Extracted page text data:

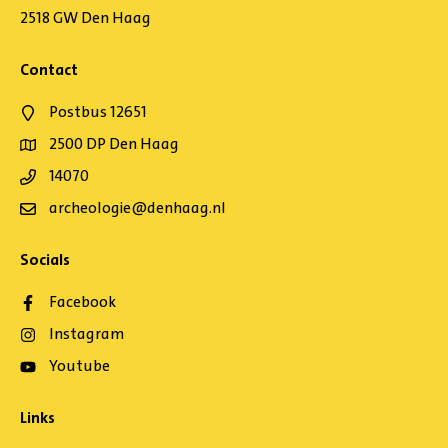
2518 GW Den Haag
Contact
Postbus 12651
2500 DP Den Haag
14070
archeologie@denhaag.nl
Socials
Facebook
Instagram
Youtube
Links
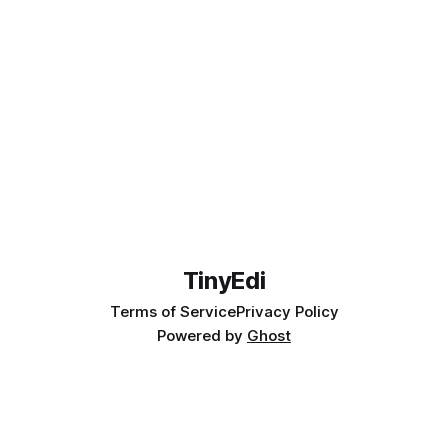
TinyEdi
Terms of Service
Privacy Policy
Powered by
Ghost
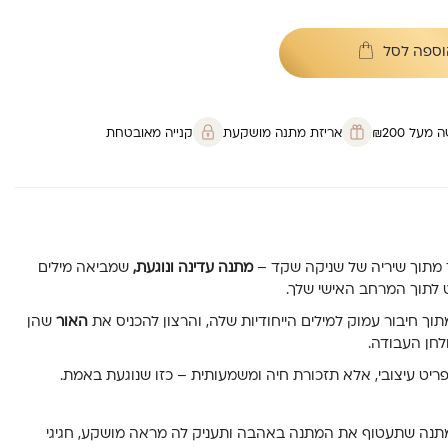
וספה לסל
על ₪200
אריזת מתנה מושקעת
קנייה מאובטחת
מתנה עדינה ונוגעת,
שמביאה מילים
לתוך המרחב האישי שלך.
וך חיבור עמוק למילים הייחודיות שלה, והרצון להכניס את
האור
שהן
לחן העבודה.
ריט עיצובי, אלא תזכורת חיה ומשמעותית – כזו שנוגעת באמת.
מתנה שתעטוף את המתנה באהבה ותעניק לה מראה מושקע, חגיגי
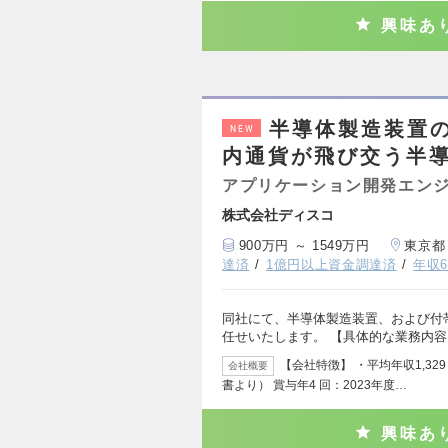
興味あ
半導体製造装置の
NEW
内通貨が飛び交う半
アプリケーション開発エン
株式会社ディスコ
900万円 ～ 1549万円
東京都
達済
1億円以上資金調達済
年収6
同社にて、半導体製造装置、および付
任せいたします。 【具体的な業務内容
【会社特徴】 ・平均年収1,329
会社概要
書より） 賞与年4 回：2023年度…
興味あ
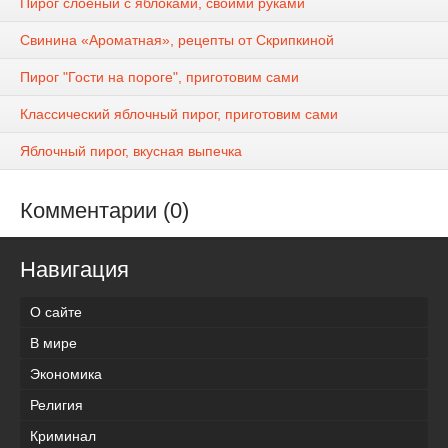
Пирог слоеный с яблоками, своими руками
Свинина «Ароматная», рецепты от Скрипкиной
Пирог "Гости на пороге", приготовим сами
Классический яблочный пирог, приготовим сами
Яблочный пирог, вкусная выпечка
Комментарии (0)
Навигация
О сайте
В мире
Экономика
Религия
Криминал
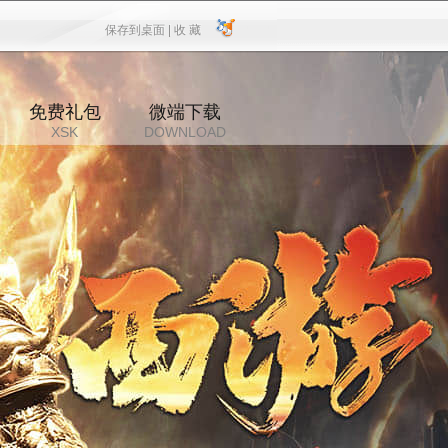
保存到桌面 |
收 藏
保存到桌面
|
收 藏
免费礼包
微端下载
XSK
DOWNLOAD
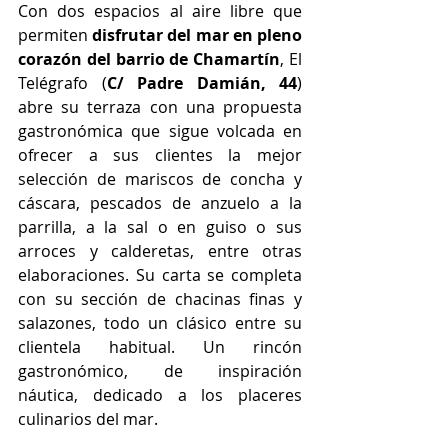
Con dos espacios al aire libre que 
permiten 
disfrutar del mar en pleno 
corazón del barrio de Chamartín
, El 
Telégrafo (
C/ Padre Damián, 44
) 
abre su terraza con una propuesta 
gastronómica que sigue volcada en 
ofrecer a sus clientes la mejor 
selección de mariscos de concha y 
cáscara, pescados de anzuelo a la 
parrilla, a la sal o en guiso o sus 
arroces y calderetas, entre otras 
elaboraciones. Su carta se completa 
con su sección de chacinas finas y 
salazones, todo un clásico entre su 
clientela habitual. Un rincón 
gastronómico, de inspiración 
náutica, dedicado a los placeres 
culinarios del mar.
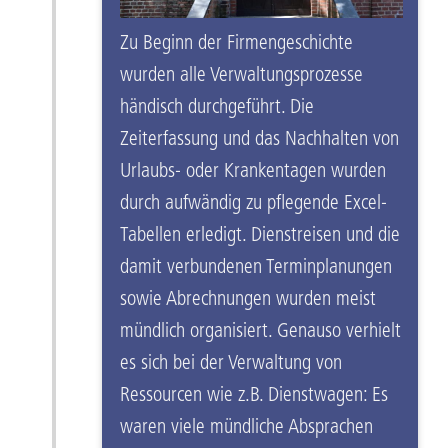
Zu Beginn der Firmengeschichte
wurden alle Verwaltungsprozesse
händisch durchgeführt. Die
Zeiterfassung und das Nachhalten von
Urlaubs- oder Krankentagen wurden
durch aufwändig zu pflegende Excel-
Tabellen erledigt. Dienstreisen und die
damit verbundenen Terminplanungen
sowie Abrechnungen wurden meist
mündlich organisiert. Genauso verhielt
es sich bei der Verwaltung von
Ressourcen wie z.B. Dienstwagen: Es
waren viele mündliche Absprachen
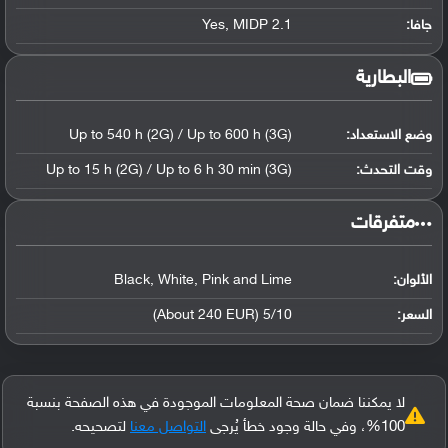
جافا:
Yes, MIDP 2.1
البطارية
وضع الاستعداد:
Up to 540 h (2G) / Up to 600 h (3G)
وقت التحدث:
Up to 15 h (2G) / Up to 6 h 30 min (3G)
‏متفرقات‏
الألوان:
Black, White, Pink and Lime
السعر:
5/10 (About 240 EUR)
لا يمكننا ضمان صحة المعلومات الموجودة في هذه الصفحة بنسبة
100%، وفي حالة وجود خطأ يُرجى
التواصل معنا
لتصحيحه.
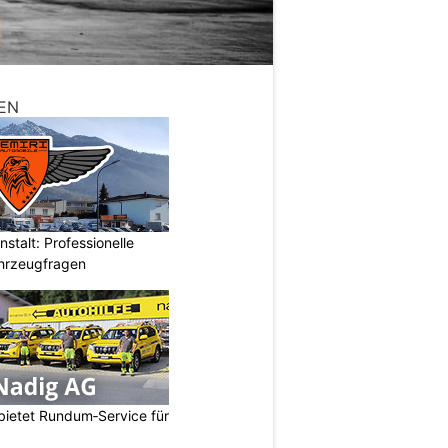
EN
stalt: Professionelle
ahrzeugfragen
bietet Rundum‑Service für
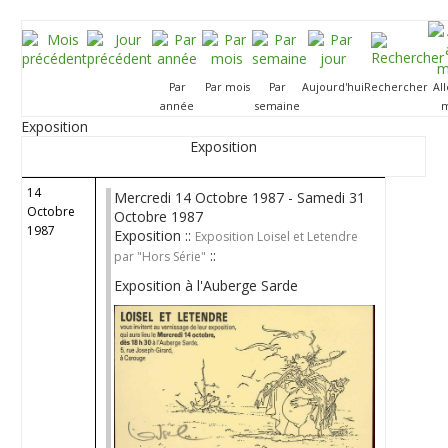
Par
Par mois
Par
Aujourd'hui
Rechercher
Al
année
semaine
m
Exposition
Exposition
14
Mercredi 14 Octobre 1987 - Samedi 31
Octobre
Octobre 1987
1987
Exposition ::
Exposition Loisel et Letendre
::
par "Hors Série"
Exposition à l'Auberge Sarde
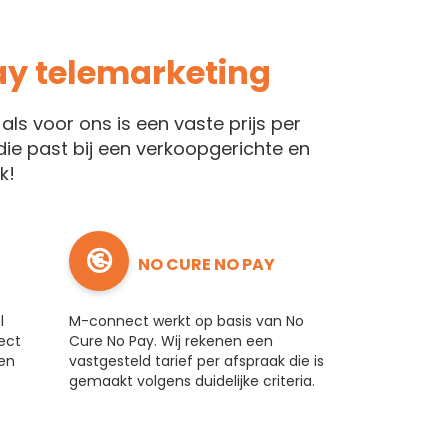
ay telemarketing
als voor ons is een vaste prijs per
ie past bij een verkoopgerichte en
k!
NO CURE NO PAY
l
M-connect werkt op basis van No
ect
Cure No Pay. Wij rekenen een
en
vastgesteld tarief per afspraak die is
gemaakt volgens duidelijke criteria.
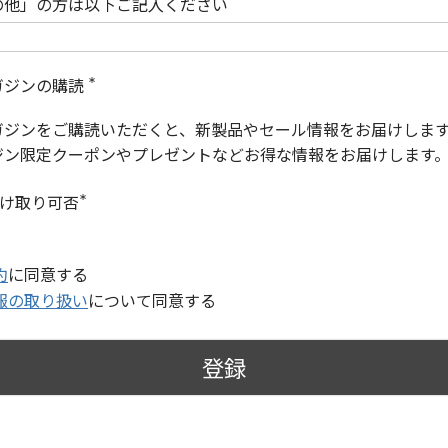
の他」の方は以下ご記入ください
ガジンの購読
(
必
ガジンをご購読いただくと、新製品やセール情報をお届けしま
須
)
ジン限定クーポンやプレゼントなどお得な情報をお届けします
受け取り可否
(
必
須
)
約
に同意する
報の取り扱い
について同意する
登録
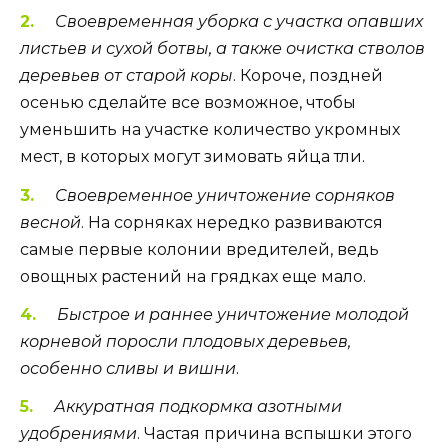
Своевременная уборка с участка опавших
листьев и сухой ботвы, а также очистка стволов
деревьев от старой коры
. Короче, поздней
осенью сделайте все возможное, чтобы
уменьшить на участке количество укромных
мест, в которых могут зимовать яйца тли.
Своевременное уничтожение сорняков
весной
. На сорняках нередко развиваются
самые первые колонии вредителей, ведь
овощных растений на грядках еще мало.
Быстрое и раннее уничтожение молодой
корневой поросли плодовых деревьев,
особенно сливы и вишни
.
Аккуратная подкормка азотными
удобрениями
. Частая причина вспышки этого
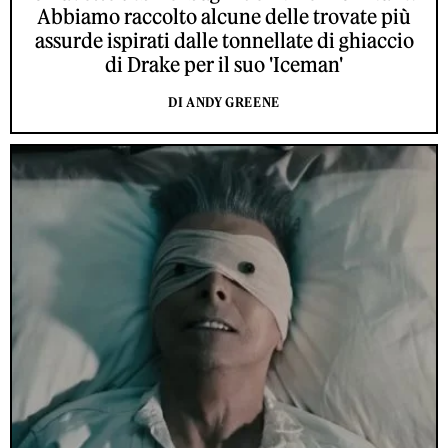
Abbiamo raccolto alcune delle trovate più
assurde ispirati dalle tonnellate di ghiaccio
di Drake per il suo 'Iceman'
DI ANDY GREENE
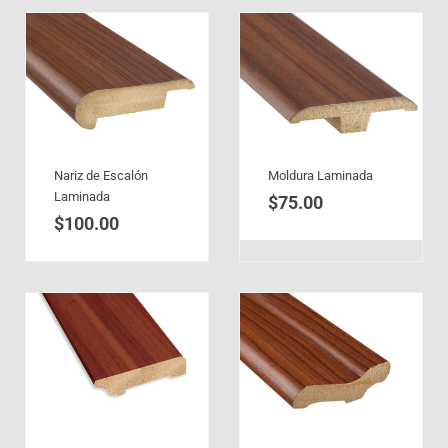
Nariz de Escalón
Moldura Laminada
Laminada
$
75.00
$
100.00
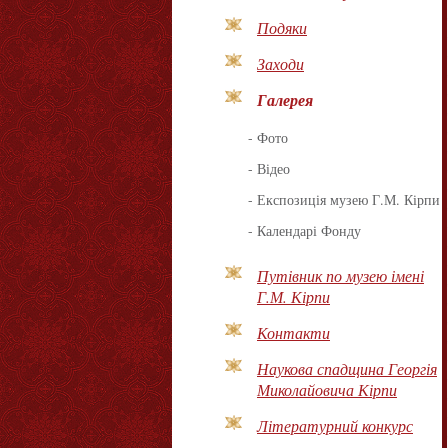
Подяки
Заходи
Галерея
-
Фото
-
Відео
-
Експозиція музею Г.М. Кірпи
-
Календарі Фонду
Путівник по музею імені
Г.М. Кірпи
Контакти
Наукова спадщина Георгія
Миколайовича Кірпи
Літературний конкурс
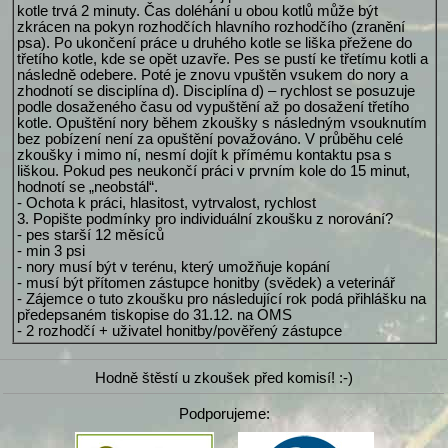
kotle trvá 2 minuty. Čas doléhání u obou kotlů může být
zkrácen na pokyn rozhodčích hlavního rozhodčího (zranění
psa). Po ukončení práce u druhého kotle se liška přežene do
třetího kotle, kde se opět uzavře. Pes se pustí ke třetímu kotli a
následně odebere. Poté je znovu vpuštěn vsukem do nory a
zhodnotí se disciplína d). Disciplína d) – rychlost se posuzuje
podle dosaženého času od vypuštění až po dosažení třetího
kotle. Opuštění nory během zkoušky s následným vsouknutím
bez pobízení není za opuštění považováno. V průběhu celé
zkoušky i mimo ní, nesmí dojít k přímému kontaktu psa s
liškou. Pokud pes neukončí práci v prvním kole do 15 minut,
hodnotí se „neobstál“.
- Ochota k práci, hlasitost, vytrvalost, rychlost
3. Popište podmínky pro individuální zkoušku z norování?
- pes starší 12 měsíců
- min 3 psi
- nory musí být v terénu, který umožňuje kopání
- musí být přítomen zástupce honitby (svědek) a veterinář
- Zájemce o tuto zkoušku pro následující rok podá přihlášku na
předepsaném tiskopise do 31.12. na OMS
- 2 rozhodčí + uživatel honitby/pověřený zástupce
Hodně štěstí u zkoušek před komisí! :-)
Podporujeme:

_What you need to do_: The answer must match the entries above line for line, with the pictures dropped.

_Response to this exercise_:
2518 GW Den Haag
Contact
Postbus 12651
2500 DP Den Haag
14070
archeologie@denhaag.nl
Socials
Facebook
Instagram
Youtube
Links
TinyEdi
Terms of Service
Privacy Policy
Powered by
Ghost
וספה לסל
על ₪200
אריזת מתנה מושקעת
קנייה מאובטחת
מתנה עדינה ונוגעת,
שמביאה מילים
לתוך המרחב האישי שלך.
וך חיבור עמוק למילים הייחודיות שלה, והרצון להכניס את
האור
שהן
לחן העבודה.
ריט עיצובי, אלא תזכורת חיה ומשמעותית – כזו שנוגעת באמת.
מתנה שתעטוף את המתנה באהבה ותעניק לה מראה מושקע, חגיגי
興味あ
半導体製造装置の
NEW
内通貨が飛び交う半
アプリケーション開発エン
株式会社ディスコ
900万円 ～ 1549万円
東京都
達済
1億円以上資金調達済
年収6
同社にて、半導体製造装置、および付
任せいたします。 【具体的な業務内容
【会社特徴】 ・平均年収1,329
会社概要
書より） 賞与年4 回：2023年度…
興味あ
Пирог слоеный с яблоками, своими руками
Свинина «Ароматная», рецепты от Скрипкиной
Пирог "Гости на пороге", приготовим сами
Классический яблочный пирог, приготовим сами
Яблочный пирог, вкусная выпечка
Комментарии (0)
Навигация
О сайте
В мире
Экономика
Религия
Криминал
保存到桌面 |
收 藏
保存到桌面
|
收 藏
免费礼包
微端下载
XSK
DOWNLOAD
Con dos espacios al aire libre que 
permiten 
disfrutar del mar en pleno 
corazón del barrio de Chamartín
, El 
Telégrafo (
C/ Padre Damián, 44
) 
abre su terraza con una propuesta 
gastronómica que sigue volcada en 
ofrecer a sus clientes la mejor 
selección de mariscos de concha y 
cáscara, pescados de anzuelo a la 
parrilla, a la sal o en guiso o sus 
arroces y calderetas, entre otras 
elaboraciones. Su carta se completa 
con su sección de chacinas finas y 
salazones, todo un clásico entre su 
clientela habitual. Un rincón 
gastronómico, de inspiración 
náutica, dedicado a los placeres 
culinarios del mar.
Zu Beginn der Firmengeschichte
wurden alle Verwaltungsprozesse
händisch durchgeführt. Die
Zeiterfassung und das Nachhalten von
Urlaubs- oder Krankentagen wurden
durch aufwändig zu pflegende Excel-
Tabellen erledigt. Dienstreisen und die
damit verbundenen Terminplanungen
sowie Abrechnungen wurden meist
mündlich organisiert. Genauso verhielt
es sich bei der Verwaltung von
Ressourcen wie z.B. Dienstwagen: Es
waren viele mündliche Absprachen
جافا:
Yes, MIDP 2.1
البطارية
وضع الاستعداد:
Up to 540 h (2G) / Up to 600 h (3G)
وقت التحدث:
Up to 15 h (2G) / Up to 6 h 30 min (3G)
‏متفرقات‏
الألوان:
Black, White, Pink and Lime
السعر:
5/10 (About 240 EUR)
لا يمكننا ضمان صحة المعلومات الموجودة في هذه الصفحة بنسبة
100%، وفي حالة وجود خطأ يُرجى
التواصل معنا
لتصحيحه.
EN
stalt: Professionelle
ahrzeugfragen
bietet Rundum‑Service für
Par
Par mois
Par
Aujourd'hui
Rechercher
Al
année
semaine
m
Exposition
Exposition
14
Mercredi 14 Octobre 1987 - Samedi 31
Octobre
Octobre 1987
1987
Exposition ::
Exposition Loisel et Letendre
::
par "Hors Série"
Exposition à l'Auberge Sarde
ay telemarketing
als voor ons is een vaste prijs per
ie past bij een verkoopgerichte en
k!
NO CURE NO PAY
l
M-connect werkt op basis van No
ect
Cure No Pay. Wij rekenen een
en
vastgesteld tarief per afspraak die is
gemaakt volgens duidelijke criteria.
の他」の方は以下ご記入ください
ガジンの購読
(
必
ガジンをご購読いただくと、新製品やセール情報をお届けしま
須
)
ジン限定クーポンやプレゼントなどお得な情報をお届けします
受け取り可否
(
必
須
)
約
に同意する
報の取り扱い
について同意する
登録
Своевременная уборка с участка опавших
листьев и сухой ботвы, а также очистка стволов
деревьев от старой коры
. Короче, поздней
осенью сделайте все возможное, чтобы
уменьшить на участке количество укромных
мест, в которых могут зимовать яйца тли.
Своевременное уничтожение сорняков
весной
. На сорняках нередко развиваются
самые первые колонии вредителей, ведь
овощных растений на грядках еще мало.
Быстрое и раннее уничтожение молодой
корневой поросли плодовых деревьев,
особенно сливы и вишни
.
Аккуратная подкормка азотными
удобрениями
. Частая причина вспышки этого
Abbiamo raccolto alcune delle trovate più
assurde ispirati dalle tonnellate di ghiaccio
di Drake per il suo 'Iceman'
DI ANDY GREENE
Nariz de Escalón
Moldura Laminada
Laminada
$
75.00
$
100.00
Подяки
Заходи
Галерея
-
Фото
-
Відео
-
Експозиція музею Г.М. Кірпи
-
Календарі Фонду
Путівник по музею імені
Г.М. Кірпи
Контакти
Наукова спадщина Георгія
Миколайовича Кірпи
Літературний конкурс
kotle trvá 2 minuty. Čas doléhání u obou kotlů může být
zkrácen na pokyn rozhodčích hlavního rozhodčího (zranění
psa). Po ukončení práce u druhého kotle se liška přežene do
třetího kotle, kde se opět uzavře. Pes se pustí ke třetímu kotli a
následně odebere. Poté je znovu vpuštěn vsukem do nory a
zhodnotí se disciplína d). Disciplína d) – rychlost se posuzuje
podle dosaženého času od vypuštění až po dosažení třetího
kotle. Opuštění nory během zkoušky s následným vsouknutím
bez pobízení není za opuštění považováno. V průběhu celé
zkoušky i mimo ní, nesmí dojít k přímému kontaktu psa s
liškou. Pokud pes neukončí práci v prvním kole do 15 minut,
hodnotí se „neobstál“.
- Ochota k práci, hlasitost, vytrvalost, rychlost
3. Popište podmínky pro individuální zkoušku z norování?
- pes starší 12 měsíců
- min 3 psi
- nory musí být v terénu, který umožňuje kopání
- musí být přítomen zástupce honitby (svědek) a veterinář
- Zájemce o tuto zkoušku pro následující rok podá přihlášku na
předepsaném tiskopise do 31.12. na OMS
- 2 rozhodčí + uživatel honitby/pověřený zástupce
Hodně štěstí u zkoušek před komisí! :-)
Podporujeme:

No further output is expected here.